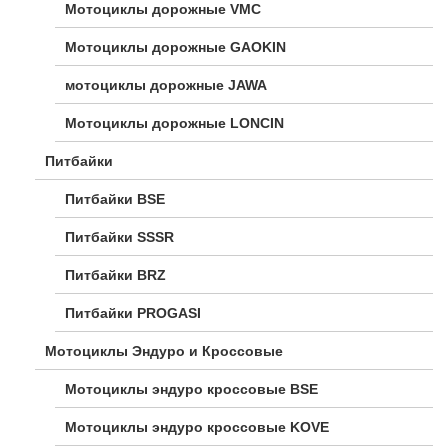
Мотоциклы дорожные VMC
Мотоциклы дорожные GAOKIN
мотоциклы дорожные JAWA
Мотоциклы дорожные LONCIN
Питбайки
Питбайки BSE
Питбайки SSSR
Питбайки BRZ
Питбайки PROGASI
Мотоциклы Эндуро и Кроссовые
Мотоциклы эндуро кроссовые BSE
Мотоциклы эндуро кроссовые KOVE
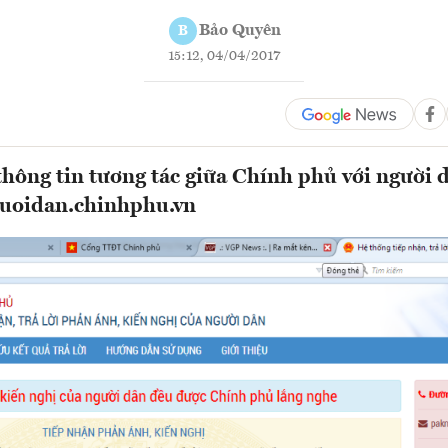
Bảo Quyên
B
15:12, 04/04/2017
thông tin tương tác giữa Chính phủ với người d
guoidan.chinhphu.vn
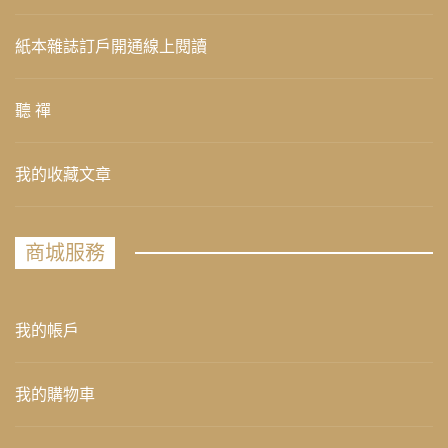
紙本雜誌訂戶開通線上閱讀
聽 禪
我的收藏文章
商城服務
我的帳戶
我的購物車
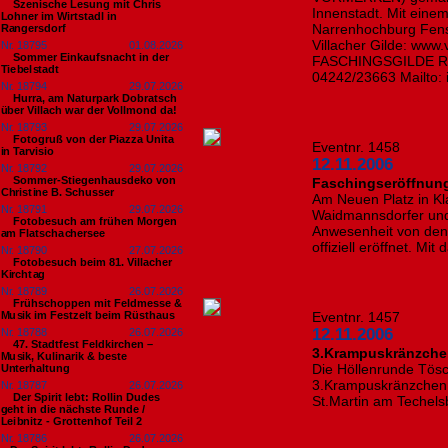
Szenische Lesung mit Chris
Innenstadt. Mit einem
Lohner im Wirtstadl in
Narrenhochburg Fens
Rangersdorf
Villacher Gilde: www
Nr. 18795
01.08.2026
Sommer Einkaufsnacht in der
FASCHINGSGILDE Rei
Tiebelstadt
04242/23663 Mailto: 
Nr. 18794
29.07.2026
Hurra, am Naturpark Dobratsch
über Villach war der Vollmond da!
Nr. 18793
29.07.2026
Fotogruß von der Piazza Unita
Eventnr. 1458
in Tarvisio
12.11.2006
Nr. 18792
29.07.2026
Sommer-Stiegenhausdeko von
Faschingseröffnun
Christine B. Schusser
Am Neuen Platz in Kl
Nr. 18791
29.07.2026
Waidmannsdorfer und
Fotobesuch am frühen Morgen
Anwesenheit von den 
am Flatschachersee
offiziell eröffnet. M
Nr. 18790
27.07.2026
Fotobesuch beim 81. Villacher
Kirchtag
Nr. 18789
26.07.2026
Frühschoppen mit Feldmesse &
Musik im Festzelt beim Rüsthaus
Eventnr. 1457
12.11.2006
Nr. 18788
26.07.2026
47. Stadtfest Feldkirchen –
3.Krampuskränzche
Musik, Kulinarik & beste
Die Höllenrunde Tös
Unterhaltung
3.Krampuskränzchen i
Nr. 18787
26.07.2026
Der Spirit lebt: Rollin Dudes
St.Martin am Techels
geht in die nächste Runde /
Leibnitz - Grottenhof Teil 2
Nr. 18786
26.07.2026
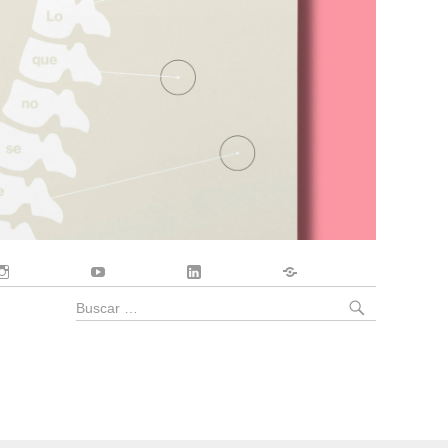
Instagram
YouTube
LinkedIn
Contacto
BUSCA
Buscar
por:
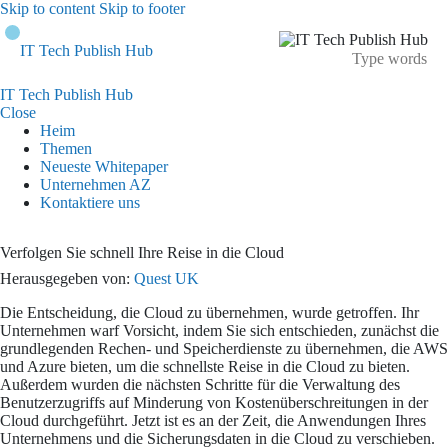
Skip to content
Skip to footer
IT Tech Publish Hub
IT Tech Publish Hub
Close
Heim
Themen
Neueste Whitepaper
Unternehmen AZ
Kontaktiere uns
Verfolgen Sie schnell Ihre Reise in die Cloud
Herausgegeben von:
Quest UK
Die Entscheidung, die Cloud zu übernehmen, wurde getroffen. Ihr
Unternehmen warf Vorsicht, indem Sie sich entschieden, zunächst die
grundlegenden Rechen- und Speicherdienste zu übernehmen, die AWS
und Azure bieten, um die schnellste Reise in die Cloud zu bieten.
Außerdem wurden die nächsten Schritte für die Verwaltung des
Benutzerzugriffs auf Minderung von Kostenüberschreitungen in der
Cloud durchgeführt. Jetzt ist es an der Zeit, die Anwendungen Ihres
Unternehmens und die Sicherungsdaten in die Cloud zu verschieben.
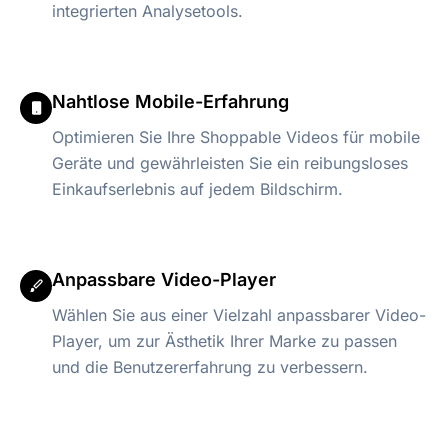
integrierten Analysetools.
Nahtlose Mobile-Erfahrung
Optimieren Sie Ihre Shoppable Videos für mobile
Geräte und gewährleisten Sie ein reibungsloses
Einkaufserlebnis auf jedem Bildschirm.
Anpassbare Video-Player
Wählen Sie aus einer Vielzahl anpassbarer Video-
Player, um zur Ästhetik Ihrer Marke zu passen
und die Benutzererfahrung zu verbessern.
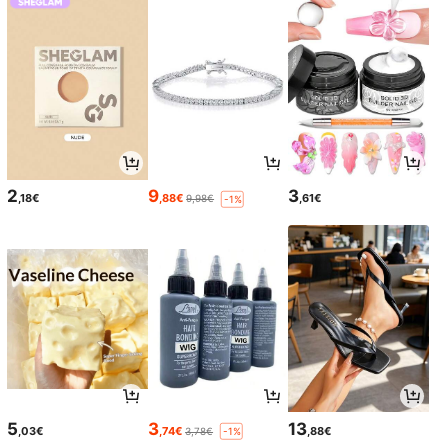
2
9
3
,18€
,88€
,61€
9,98€
-1%
5
3
13
,03€
,74€
,88€
3,78€
-1%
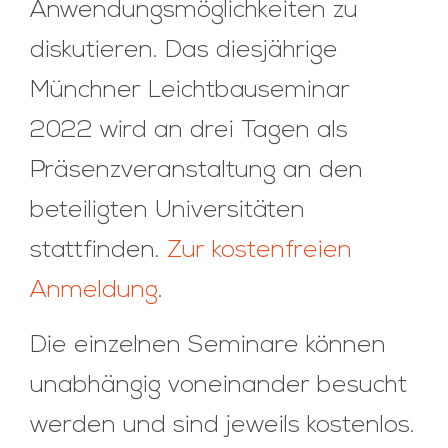
Anwendungsmöglichkeiten zu
diskutieren. Das diesjährige
Münchner Leichtbauseminar
2022 wird an drei Tagen als
Präsenzveranstaltung an den
beteiligten Universitäten
stattfinden.
Zur kostenfreien
Anmeldung
.
Die einzelnen Seminare können
unabhängig voneinander besucht
werden und sind jeweils kostenlos.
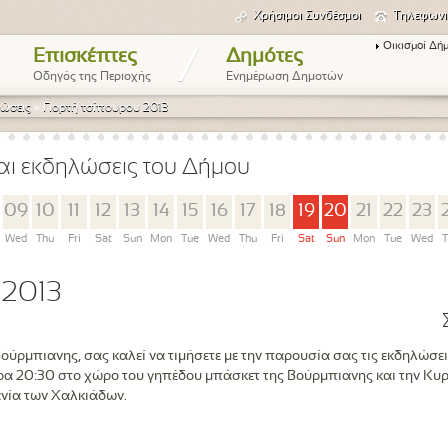
Χρήσιμοι Συνδέσμοι
Τηλεφωνι
Οικισμοί Δή
/
Επισκέπτες
Δημότες
Οδηγός της Περιοχής
Ενημέρωση Δημοτών
ώσεις
»
Γιορτή τσίπουρου 2013
αι εκδηλώσεις του Δήμου
09
10
11
12
13
14
15
16
17
18
19
20
21
22
23
Wed
Thu
Fri
Sat
Sun
Mon
Tue
Wed
Thu
Fri
Sat
Sun
Mon
Tue
Wed
T
 2013
ούρμπιανης, σας καλεί να τιμήσετε με την παρουσία σας τις εκδηλώσει
α 20:30 στο χώρο του γηπέδου μπάσκετ της Βούρμπιανης και την Κυρι
νία των Χαλκιάδων.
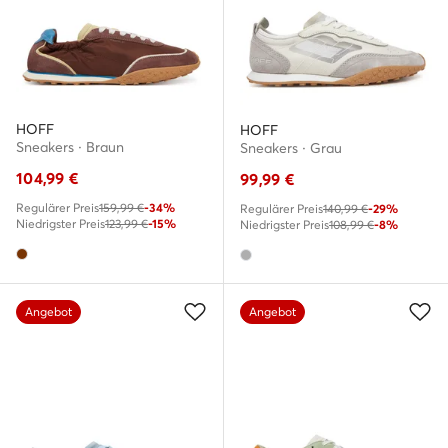
HOFF
HOFF
Sneakers · Braun
Sneakers · Grau
104,99
€
99,99
€
Regulärer Preis
159,99 €
-34%
Regulärer Preis
140,99 €
-29%
Niedrigster Preis
123,99 €
-15%
Niedrigster Preis
108,99 €
-8%
Angebot
Angebot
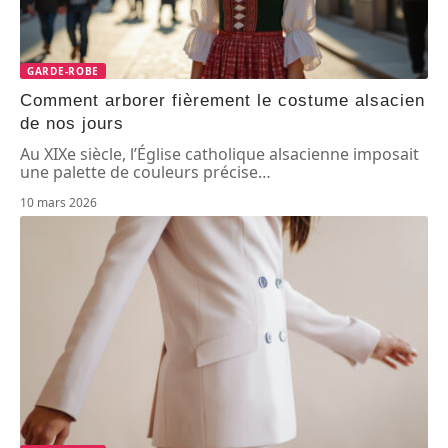
GARDE-ROBE
Comment arborer fièrement le costume alsacien
de nos jours
Au XIXe siècle, l’Église catholique alsacienne imposait
une palette de couleurs précise
…
10 mars 2026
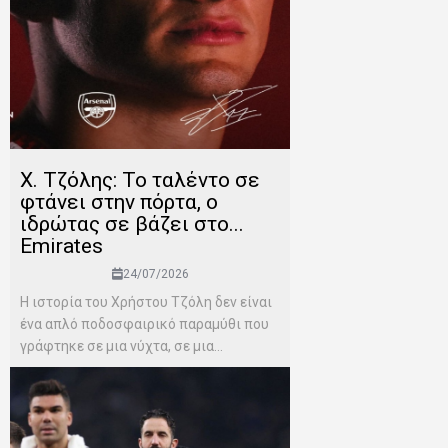
Χ. Τζόλης: Το ταλέντο σε
φτάνει στην πόρτα, ο
ιδρώτας σε βάζει στο...
Emirates
24/07/2026
Η ιστορία του Χρήστου Τζόλη δεν είναι
ένα απλό ποδοσφαιρικό παραμύθι που
γράφτηκε σε μια νύχτα, σε μια...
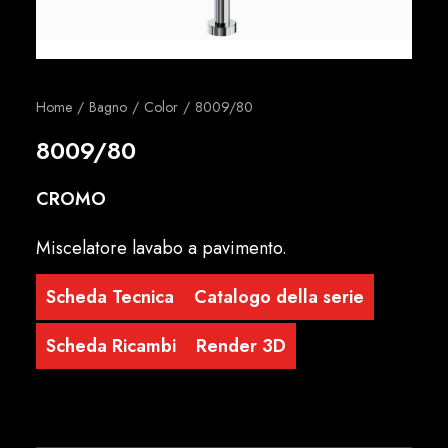
Italiano
Home
Bagno
Color
8009/80
8009/80
CROMO
Miscelatore lavabo a pavimento.
Scheda Tecnica
Catalogo della serie
Scheda Ricambi
Render 3D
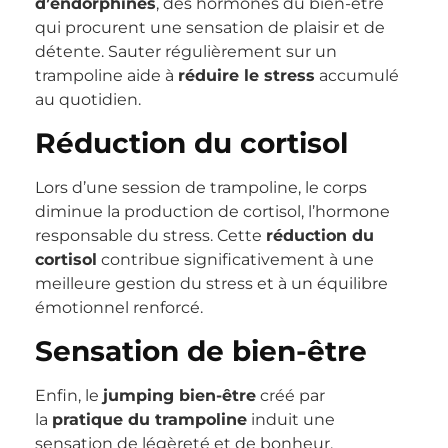
d’endorphines
, des hormones du bien-être
qui procurent une sensation de plaisir et de
détente. Sauter régulièrement sur un
trampoline aide à
réduire le stress
accumulé
au quotidien.
Réduction du cortisol
Lors d’une session de trampoline, le corps
diminue la production de cortisol, l’hormone
responsable du stress. Cette
réduction du
cortisol
contribue significativement à une
meilleure gestion du stress et à un équilibre
émotionnel renforcé.
Sensation de bien-être
Enfin, le
jumping bien-être
créé par
la
pratique du trampoline
induit une
sensation de légèreté et de bonheur,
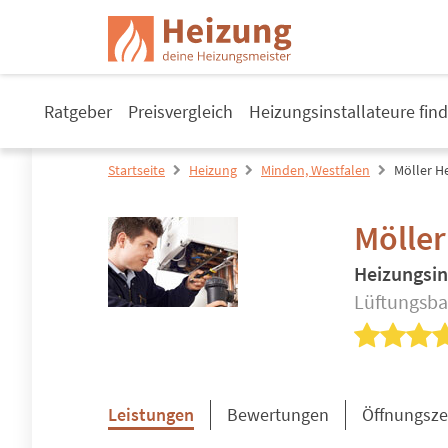
Ratgeber
Preisvergleich
Heizungsinstallateure fin
Startseite
Heizung
Minden, Westfalen
Möller H
Mölle
Heizungsin
Lüftungsba
Leistungen
Bewertungen
Öffnungsze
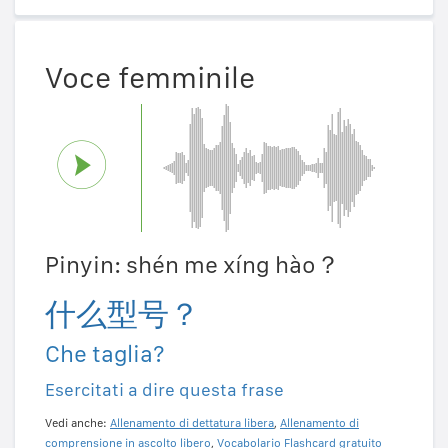
Voce femminile
Pinyin: shén me xíng hào？
什么型号？
Che taglia?
Esercitati a dire questa frase
Vedi anche:
Allenamento di dettatura libera
,
Allenamento di
comprensione in ascolto libero
,
Vocabolario Flashcard gratuito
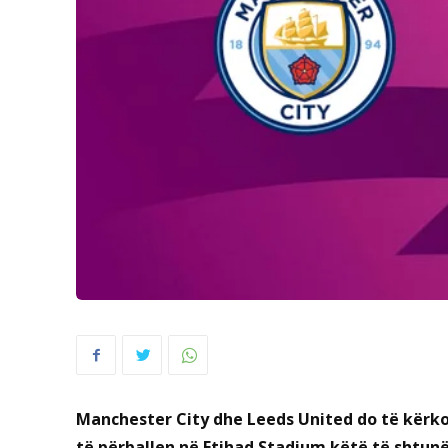
Manchester City dhe Leeds United do të kërkoj
të përballen në Etihad Stadium këtë të shtun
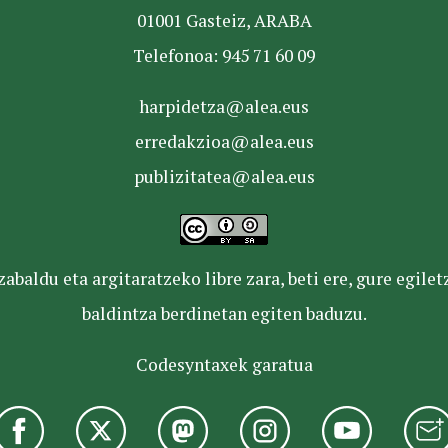
01001 Gasteiz, ARABA
Telefonoa: 945 71 60 09
harpidetza@alea.eus
erredakzioa@alea.eus
publizitatea@alea.eus
baldu eta argitaratzeko libre zara, beti ere, gure egile
baldintza berdinetan egiten baduzu.
Codesyntaxek garatua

GOAL OF THE EXERCISE | Copy out the lines above in full and unaltered, apart from the pictures.

OUTPUT FOR THIS EXERCISE |
Мотоциклы дорожные VMC
Мотоциклы дорожные GAOKIN
мотоциклы дорожные JAWA
Мотоциклы дорожные LONCIN
Питбайки
Питбайки BSE
Питбайки SSSR
Питбайки BRZ
Питбайки PROGASI
Мотоциклы Эндуро и Кроссовые
Мотоциклы эндуро кроссовые BSE
Мотоциклы эндуро кроссовые KOVE
Bảo Quyên
B
15:12, 04/04/2017
thông tin tương tác giữa Chính phủ với người d
guoidan.chinhphu.vn
紙本雜誌訂戶開通線上閱讀
聽 禪
我的收藏文章
商城服務
我的帳戶
我的購物車
Szenische Lesung mit Chris
Innenstadt. Mit einem
Lohner im Wirtstadl in
Narrenhochburg Fens
Rangersdorf
Villacher Gilde: www
Nr. 18795
01.08.2026
Sommer Einkaufsnacht in der
FASCHINGSGILDE Rei
Tiebelstadt
04242/23663 Mailto: 
Nr. 18794
29.07.2026
Hurra, am Naturpark Dobratsch
über Villach war der Vollmond da!
Nr. 18793
29.07.2026
Fotogruß von der Piazza Unita
Eventnr. 1458
in Tarvisio
12.11.2006
Nr. 18792
29.07.2026
Sommer-Stiegenhausdeko von
Faschingseröffnun
Christine B. Schusser
Am Neuen Platz in Kl
Nr. 18791
29.07.2026
Waidmannsdorfer und
Fotobesuch am frühen Morgen
Anwesenheit von den 
am Flatschachersee
offiziell eröffnet. M
Nr. 18790
27.07.2026
Fotobesuch beim 81. Villacher
Kirchtag
Nr. 18789
26.07.2026
Frühschoppen mit Feldmesse &
Musik im Festzelt beim Rüsthaus
Eventnr. 1457
12.11.2006
Nr. 18788
26.07.2026
47. Stadtfest Feldkirchen –
3.Krampuskränzche
Musik, Kulinarik & beste
Die Höllenrunde Tös
Unterhaltung
3.Krampuskränzchen i
Nr. 18787
26.07.2026
Der Spirit lebt: Rollin Dudes
St.Martin am Techels
geht in die nächste Runde /
Leibnitz - Grottenhof Teil 2
Nr. 18786
26.07.2026
Instagram
YouTube
LinkedIn
Contacto
BUSCA
Buscar
por:
Skip to content
Skip to footer
IT Tech Publish Hub
IT Tech Publish Hub
Close
Heim
Themen
Neueste Whitepaper
Unternehmen AZ
Kontaktiere uns
Verfolgen Sie schnell Ihre Reise in die Cloud
Herausgegeben von:
Quest UK
Die Entscheidung, die Cloud zu übernehmen, wurde getroffen. Ihr
Unternehmen warf Vorsicht, indem Sie sich entschieden, zunächst die
grundlegenden Rechen- und Speicherdienste zu übernehmen, die AWS
und Azure bieten, um die schnellste Reise in die Cloud zu bieten.
Außerdem wurden die nächsten Schritte für die Verwaltung des
Benutzerzugriffs auf Minderung von Kostenüberschreitungen in der
Cloud durchgeführt. Jetzt ist es an der Zeit, die Anwendungen Ihres
Unternehmens und die Sicherungsdaten in die Cloud zu verschieben.
integrierten Analysetools.
Nahtlose Mobile-Erfahrung
Optimieren Sie Ihre Shoppable Videos für mobile
Geräte und gewährleisten Sie ein reibungsloses
Einkaufserlebnis auf jedem Bildschirm.
Anpassbare Video-Player
Wählen Sie aus einer Vielzahl anpassbarer Video-
Player, um zur Ästhetik Ihrer Marke zu passen
und die Benutzererfahrung zu verbessern.
2
9
3
,18€
,88€
,61€
9,98€
-1%
5
3
13
,03€
,74€
,88€
3,78€
-1%
Anwendungsmöglichkeiten zu
diskutieren. Das diesjährige
Münchner Leichtbauseminar
2022 wird an drei Tagen als
Präsenzveranstaltung an den
beteiligten Universitäten
stattfinden.
Zur kostenfreien
Anmeldung
.
Die einzelnen Seminare können
unabhängig voneinander besucht
werden und sind jeweils kostenlos.
Χρήσιμοι Συνδέσμοι
Τηλεφωνι
Οικισμοί Δή
/
Επισκέπτες
Δημότες
Οδηγός της Περιοχής
Ενημέρωση Δημοτών
ώσεις
»
Γιορτή τσίπουρου 2013
αι εκδηλώσεις του Δήμου
09
10
11
12
13
14
15
16
17
18
19
20
21
22
23
Wed
Thu
Fri
Sat
Sun
Mon
Tue
Wed
Thu
Fri
Sat
Sun
Mon
Tue
Wed
T
 2013
ούρμπιανης, σας καλεί να τιμήσετε με την παρουσία σας τις εκδηλώσει
α 20:30 στο χώρο του γηπέδου μπάσκετ της Βούρμπιανης και την Κυρι
νία των Χαλκιάδων.
HOFF
HOFF
Sneakers · Braun
Sneakers · Grau
104,99
€
99,99
€
Regulärer Preis
159,99 €
-34%
Regulärer Preis
140,99 €
-29%
Niedrigster Preis
123,99 €
-15%
Niedrigster Preis
108,99 €
-8%
Angebot
Angebot
GARDE-ROBE
Comment arborer fièrement le costume alsacien
de nos jours
Au XIXe siècle, l’Église catholique alsacienne imposait
une palette de couleurs précise
…
10 mars 2026
Χ. Τζόλης: Το ταλέντο σε
φτάνει στην πόρτα, ο
ιδρώτας σε βάζει στο...
Emirates
24/07/2026
Η ιστορία του Χρήστου Τζόλη δεν είναι
ένα απλό ποδοσφαιρικό παραμύθι που
γράφτηκε σε μια νύχτα, σε μια...
Italiano
Home
Bagno
Color
8009/80
8009/80
CROMO
Miscelatore lavabo a pavimento.
Scheda Tecnica
Catalogo della serie
Scheda Ricambi
Render 3D
d’endorphines
, des hormones du bien-être
qui procurent une sensation de plaisir et de
détente. Sauter régulièrement sur un
trampoline aide à
réduire le stress
accumulé
au quotidien.
Réduction du cortisol
Lors d’une session de trampoline, le corps
diminue la production de cortisol, l’hormone
responsable du stress. Cette
réduction du
cortisol
contribue significativement à une
meilleure gestion du stress et à un équilibre
émotionnel renforcé.
Sensation de bien-être
Enfin, le
jumping bien-être
créé par
la
pratique du trampoline
induit une
sensation de légèreté et de bonheur,
Ratgeber
Preisvergleich
Heizungsinstallateure fin
Startseite
Heizung
Minden, Westfalen
Möller H
Mölle
Heizungsin
Lüftungsba
Leistungen
Bewertungen
Öffnungsze
Voce femminile
Pinyin: shén me xíng hào？
什么型号？
Che taglia?
Esercitati a dire questa frase
Vedi anche:
Allenamento di dettatura libera
,
Allenamento di
comprensione in ascolto libero
,
Vocabolario Flashcard gratuito
Manchester City dhe Leeds United do të kërkoj
të përballen në Etihad Stadium këtë të shtun
01001 Gasteiz, ARABA
Telefonoa: 945 71 60 09
harpidetza@alea.eus
erredakzioa@alea.eus
publizitatea@alea.eus
baldu eta argitaratzeko libre zara, beti ere, gure egile
baldintza berdinetan egiten baduzu.
Codesyntaxek garatua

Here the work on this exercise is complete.